Some school officials in Mississippi seem determined to keep parents out of their child’s education. But state lawmakers have a chance to join about two dozen other states that have prevented that from happening.

Mississippi legislators are considering a proposal that would create a parental bill of rights, reinforcing parents’ authority even when a child is on school grounds.

The proposal is simple, but powerful: Public employees, such as teachers and school administrators, cannot substantially burden a parent’s right to direct a child’s upbringing and health care.

What does this look like in practice?

When children start the school year, moms and dads typically have to sign forms stating a child’s allergies, directing the school to administer painkillers if a child is injured at recess, and consenting to basic medical treatment if a child is in need.

In today’s upside-down culture, however, school officials are allowing minor-age children to “change” their name and whether they want to be addressed as a boy or girl, regardless of his or her sex, while at school.

In some states, teachers do not have to tell parents that a child is making these choices during the school day.

What results is “social affirmation,” in which adults tell a child that yes, the child was born in the wrong body and should act as if they are someone they are not.
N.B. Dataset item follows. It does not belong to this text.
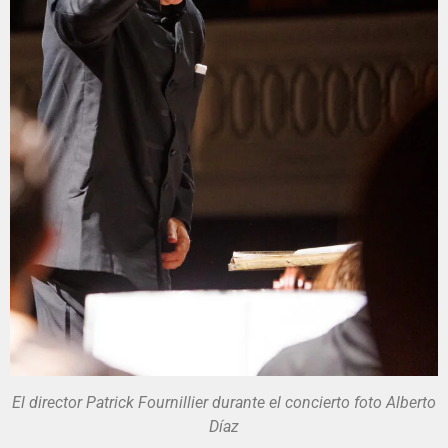
El director Patrick Fournillier durante el concierto foto Alberto
Díaz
That can foster a child’s desire to seek medical interventions, such as puberty blockers and hormone treatments and perhaps even surgeries that will damage their reproductive organs.
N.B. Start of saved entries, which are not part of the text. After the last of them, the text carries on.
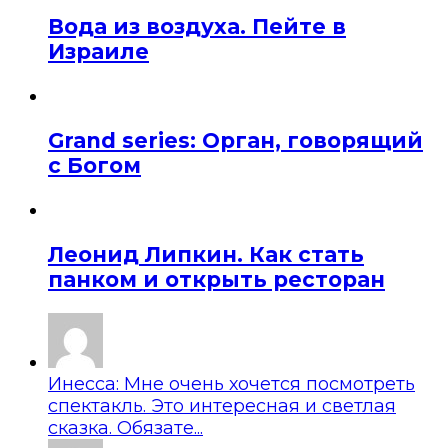
Вода из воздуха. Пейте в
Израиле
Grand series: Орган, говорящий
с Богом
Леонид Липкин. Как стать
панком и открыть ресторан
Инесса: Мне очень хочется посмотреть
спектакль. Это интересная и светлая
сказка. Обязате...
An exaggeration? Whistleblowers have exposed centers such as the St. Louis Children’s Hospital for prescribing children as young as 11 to take puberty-blocking drugs.

The results were horrific in some cases: Young women would return to the hospital bleeding through their clothes because testosterone treatments thin the vaginal wall, and the wall can then tear open. Some males experienced liver toxicity after taking drugs to make them appear more feminine.
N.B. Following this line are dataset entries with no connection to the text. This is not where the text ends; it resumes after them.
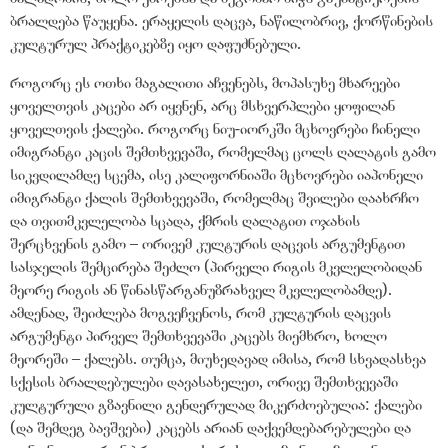
ბრალდება წაუყენა. ერაყელის დაცვა, ნაწილობრივ, ქორწინების
კულტურულ პრაქტიკებზე იყო დაფუძნებული.
როგორც ეს ოთხი მაგალითი აჩვენებს, მოპასუხე მხარეები
ყოველთვის კაცები არ იყვნენ, არც მსხვერპლები ყოფილან
ყოველთვის ქალები. როგორც ნიუ-იორკში მცხოვრები ჩინელი
იმიგრანტი კაცის შემთხვევაში, რომელმაც ცოლს ღალატის გამო
სიკვდილამდე სცემა, ისე კალიფორნიაში მცხოვრები იაპონელი
იმიგრანტი ქალის შემთხვევაში, რომელმაც შვილები დაახრჩო
და თვითმკვლელობა სცადა, ქმრის ღალატით ოჯახის
შერცხვენის გამო – ორივემ კულტურის დაცვის არგუმენტით
სასჯელის შემცირება შეძლო (პირველი რიგის მკვლელობიდან
მეორე რიგის ან წინასწარგანუზრახველ მკვლელობამდე).
ამდენად, შეიძლება მოგვეჩვენოს, რომ კულტურის დაცვის
არგუმენტი პირველ შემთხვევაში კაცებს მიემხრო, ხოლო
მეორეში – ქალებს. თუმცა, მიუხედავად იმისა, რომ სხვადასხვა
სქესის ბრალდებულები დავასახელეთ, ორივე შემთხვევაში
კულტურული გზავნილი გენდერულად მიკერძოებულია: ქალები
(და შემდეგ ბავშვები) კაცებს არიან დაქვემდებარებულები და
Researchers continue to raise alarms as they find an overlap between mental illness or special needs such as autism and claims of sexual confusion among youth.

In the U.K., England’s National Health Service has recommended that doctors not encourage young people to assume a different “gender” because autism and anxiety and depression were often found in children expressing confusion over their sex. And research finds that this confusion resolves on its own as children progress into adulthood in 80% to 95% of cases, which means watchful waiting is far healthier for children than social affirmation. 

Yet some Mississippi educators are still pushing the dangerous “gender” agenda.

Parents Defending Education, an advocacy organization, uncovered that a school in Jackson received a grant to promote gender ideology. Oxford School District officials surveyed students and asked children if they identified as queer or “trans.” In Tupelo, teachers were trained to allow students to change their name and pronouns. Educators were instructed to call the child by his or her given name and pronouns when talking to parents unless the child gave a teacher permission to tell parents that the child had assumed a different gender—a secretive technique that hides information from families.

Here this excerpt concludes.